Clueless in Fatherhood...

Have you ever had a week where you find yourself wishing you had a clue about being a dad?

That's exactly the sort of week i had this week....

It seems the older my kids get the more inept i feel as a father. i am fairly confident that a big part of my hangup is that i feel like most what i am doing i am making up as i go along. i feel like i really need better skills, a deeper reservoir or well to draw wisdom from. Don't get me wrong, when i get my "dad" face on it's pretty fierce but as more time passes, that face doesn't scare my kids anymore. Now it just irritates them. i mean, i love my kids more than almost anything but my skills seem a little "dulled" these days.

For those of you who grew up with fathers who did a good job modeling fatherhood, i envy you. It would be so incredibly awesome to have that sort of reference for your own fatherhood. My desire is to give my own kids a good model to look back on but i wonder how i am doing. i heard a guy say once that you can tell a lot about a man by looking into the face of his wife... i think the same could be said about a man by looking into the face of his children.

It's quite clear to me (at least it seems so to me) that fathering is quickly becoming a lost "art". Once upon a time fatherhood was looked upon with a certain sense of honor. Now for the most part, parents but especially fathers, are considered to be buffoons who just don't get it. Maybe fatherhood is like a skilled trade... or the art of glass blowing. The best way to learn how to be a really good glass blower would be to spend serious amounts of time with someone who is accomplished at that art form. And maybe the best way to become a good father is to be the apprentice of a good father. If that is the case then i know what a huge part of my problem is... no one to show me the ropes, no one to take me under his wings, no one who was able to say....This is how you do it.

Does anyone else ever feel this way or is this just more Baby Boomer/Buster (i'm never sure which one i am) angst? Please don't misunderstand what i am writing about... it's not that i don't enjoy my kids because i truly do... it's just that i wonder why i struggle at the being a dad thing?

Let me give you an example, this week we had a situation come up at home that called for a serious discussion and because i had uncovered the disconcerting behavior i was also given the opportunity to handle it.

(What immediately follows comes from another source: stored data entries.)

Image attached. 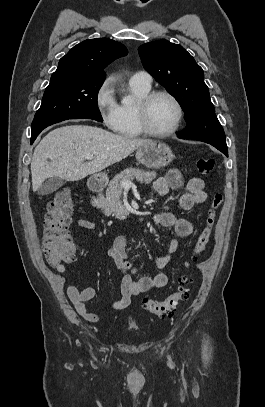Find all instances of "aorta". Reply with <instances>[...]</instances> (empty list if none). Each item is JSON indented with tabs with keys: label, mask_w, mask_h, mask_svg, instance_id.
Returning a JSON list of instances; mask_svg holds the SVG:
<instances>
[{
	"label": "aorta",
	"mask_w": 265,
	"mask_h": 407,
	"mask_svg": "<svg viewBox=\"0 0 265 407\" xmlns=\"http://www.w3.org/2000/svg\"><path fill=\"white\" fill-rule=\"evenodd\" d=\"M131 102H132L131 97H124L123 98V103L128 104V103H131Z\"/></svg>",
	"instance_id": "1"
}]
</instances>
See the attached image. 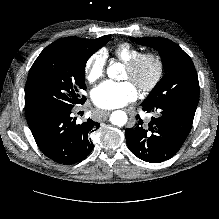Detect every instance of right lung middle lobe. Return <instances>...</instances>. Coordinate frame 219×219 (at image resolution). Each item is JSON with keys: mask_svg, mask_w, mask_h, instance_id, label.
<instances>
[{"mask_svg": "<svg viewBox=\"0 0 219 219\" xmlns=\"http://www.w3.org/2000/svg\"><path fill=\"white\" fill-rule=\"evenodd\" d=\"M110 39L108 35L105 42L95 47L67 37L46 47L28 74L25 87L27 119L84 103L85 97L81 98L79 91L86 89V62Z\"/></svg>", "mask_w": 219, "mask_h": 219, "instance_id": "right-lung-middle-lobe-1", "label": "right lung middle lobe"}]
</instances>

After a lengthy talk i couldn't help but feel like the only thing i communicated was how disappointed i was and that was not what i wanted to be the point of the discussion.

Kids have enough trouble growing up and the last thing mine need to feel is that somehow their father is impossible to please. It's that fine balance between having demanding and high standards and letting kids be kids.

Does that make sense?

Any ideas would be welcome...

1 comment:

Unknown said...

I'm not a Father, but I had one for a while. Regardless of the severity of the expressed disappointment, he would finish by offering the opportunity to move on. In other words, I had messed up, but I was still okay in his eyes.

My suggestion? Once the dressing down is over, move on to other matters. Do something happy with the kids, even if they're grounded.
That way, maybe they'll figure out that the offense is what brought on the bad time, and not have the feeling that they've lost Dad's acceptance completely.